Suffering: Door, Finally, To Happiness

“Then he began to teach them that the Son of Man must undergo great suffering, and be rejected by the elders, the chief priests, and the scribes, and be killed, and after three days rise again. He said all this quite openly.” Mark 8:31-32

To come into this world is to come into suffering. Indeed, we were born in pain, and if we did not show enough, the doctor spanked us. We spent most of our early weeks either sleeping or crying. Crying seemed to meet our demands and soon parents and people were responding to our suffering; feeding us “on demand,” entertaining us, and showing us off to others. But the suffering continued; through early school, middle school, high school, in all our relationships and vocations. And finally the grim reaper gets the last word after all our efforts to fight have failed, and we return to dust from which we had come!

Not a very pretty picture. Sacred scriptures teach the same picture. We read that even Jesus, the “Son of Man” had to undergo great suffering, and great betrayal and rejection of his own religious leadership, being killed but finally rising again leaving this world go return Home.
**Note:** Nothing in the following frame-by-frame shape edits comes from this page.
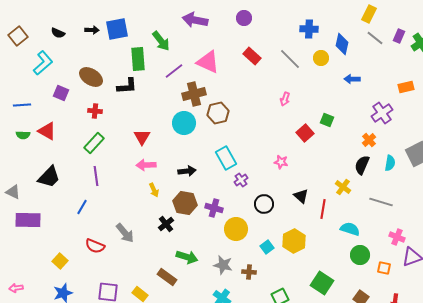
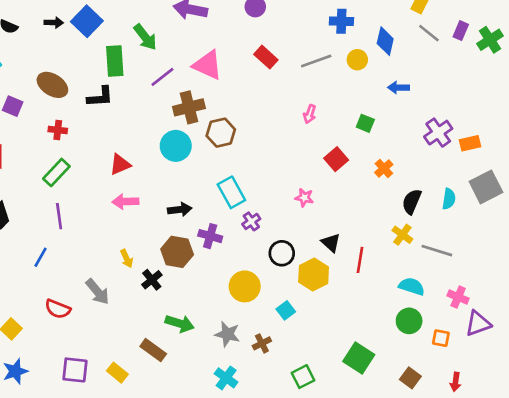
blue square: (117, 29) -> (87, 21), turned -35
gray line: (290, 59) -> (316, 61), turned -65
orange rectangle: (406, 87) -> (470, 143), moved
green square: (327, 120) -> (365, 123), moved
red triangle: (142, 137) -> (120, 164), turned 36
orange cross: (369, 140) -> (384, 168), moved
yellow cross: (343, 187) -> (402, 235), moved
yellow arrow: (154, 190) -> (127, 259), moved
purple cross: (214, 208) -> (210, 236), moved
cyan semicircle: (350, 229) -> (412, 286), moved
yellow hexagon: (294, 241) -> (314, 274), moved
brown cross: (249, 272) -> (262, 343), turned -32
It’s like we chose to come here looking for happiness but it so quickly eluded us. We do and buy all sorts of things to remove the suffering of boredom and unhappiness but they fade so quickly. How true it is, we all have sinned and fallen short of the glory of God. We all have failed, missed the mark, chased after illusions and came up short on happiness. We have been chasing “slippery soap.”

Fr. Dan Serbicki, the youngest priest in the Roman Catholic Diocese, gave such a neat sermon the other night at St. John’s Lutheran Church. In his search for happiness, he learned early on that helping others gave him happiness. Helping the poor made him feel so good and gave him excitement. He decided to go on special trips to help the “needy” but in time it seemed to come up short. He went to on a “mission trip” to help in Steubenville, Ohio, but there he learned the way of St. Francis; the time you spend in helping others had to be spent in time finding peace and happiness within, of allowing the Divine to “serve you!” He told how St. Francis worked two weeks for the poor and needy but then returned and remained two weeks in silence to regain a sense of God serving and filling him as his Source.

It’s easy to use mission and service to others as an elixir or remedy for loneliness and suffering. Years ago I read a book warning counselors about “treating oneself at the expense of others.” Written for counselors and social workers, it could apply to any. We commit ourselves to a little service project then wait for the cheers, ribbons of rewards for our “love of humanity,” in Christ’s name no less. It can easily become an ego trip.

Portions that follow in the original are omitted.